Implant-retained devices, such as crowns, crown and bridges, or dentures, snap onto the dental posts to establish a secure restoration. When these devices are used without an implant, bone isn’t stimulated; therefore it begins to wear down. An unused jawbone can lead to structural facial changes.
What Are Dental Implants?
A dental implant resembles a screw and is made of biocompatible titanium. The post is surgically imbedded into viable jawbone through a small incision in the gums. Because this procedure is surgical, Dr. Tau must deem you fit for surgery before beginning. He will review your medical history to determine if this treatment is appropriate for you.
After dental implants are placed, Dr. Tau waits four to six months before he attaches the custom-made restorative device. During this time, the implants merge with surrounding tissue and bone through osseointegration.
Dental Implant Candidacy
Aside from a strong, healthy jawbone and gums, ideal dental implant candidates must commit to proper maintenance after the surgery. Maintenance depends on which restorative device is used. However, twice daily brushing and flossing will ensure long-lasting results and a healthy, beautiful smile.
Implant-retained dentures should be removed each night for proper cleaning.
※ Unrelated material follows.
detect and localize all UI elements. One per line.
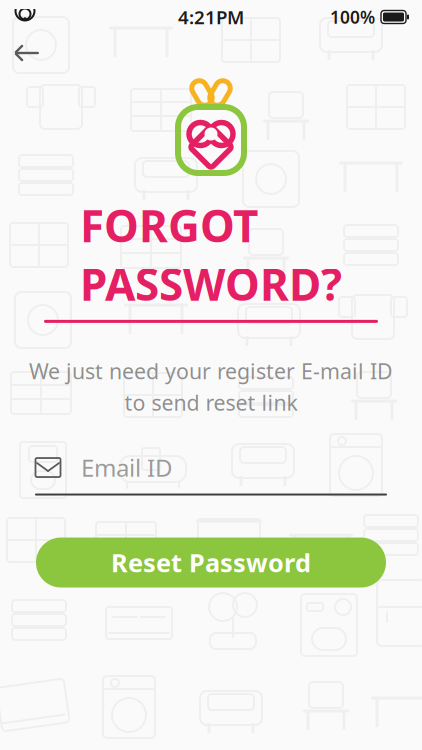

Dr. Tau encourages patients to brush the prosthetic device, gums, and implants. Floss around each dental post to remove bacteria and trapped food particles.
Crowns and bridges are cleaned just as natural teeth are. Patients with these devices should brush and floss every morning and night.
Dr. Tau encourages dental implant candidates to refrain from using tobacco products after surgery. Avid smokers are encouraged to attempt to stop smoking, for better results.
If you want dental implants, but don’t have a strong jawbone, Philadelphia dentist Dr. Tau recommends bone grafting. During this surgery, healthy bone tissue is taken from another part of your body or donor tissue is used to build a viable foundation for the implants.
How Are Dental Implants Used?
Although dental implants can be used in numerous situations, they’re commonly used for replacing missing teeth. A crown and one implant replace a single missing tooth, while one to three missing teeth are corrected with an implant-retained crown and bridge device.
Entire rows of teeth are replaced with dentures. Dr. Tau places two dental implants into the upper jawbone and two into the lower, to establish a strong foundation for implant-retained dentures. Collectively, this procedure is referred to as All-On-Four dental implants or dentures.
Traditional dentures often shift and slide on top of gums, which causes irritation. Implant-retained dentures are securely affixed to the posts to prevent movement. Additionally, denture patients often fear that their prosthetic teeth will fall out. However, when dentures are snapped onto dental implants, they won’t move or embarrassingly fall out during mealtime.